# TASK GOAL:
Copy the records that follow exactly as written, but not their pictures.

── DATASET ENTRIES ──

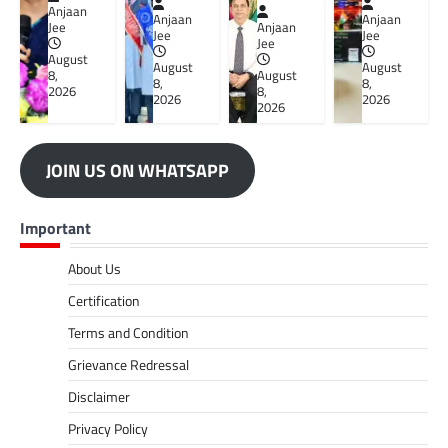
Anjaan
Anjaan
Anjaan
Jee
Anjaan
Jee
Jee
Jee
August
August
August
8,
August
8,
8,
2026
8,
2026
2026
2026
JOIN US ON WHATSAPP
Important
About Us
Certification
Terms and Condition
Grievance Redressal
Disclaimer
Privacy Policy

───

# RESPONSE BELOW:
Anjaan
Anjaan
Anjaan
Jee
Anjaan
Jee
Jee
Jee
August
August
August
8,
August
8,
8,
2026
8,
2026
2026
2026
JOIN US ON WHATSAPP
Important
About Us
Certification
Terms and Condition
Grievance Redressal
Disclaimer
Privacy Policy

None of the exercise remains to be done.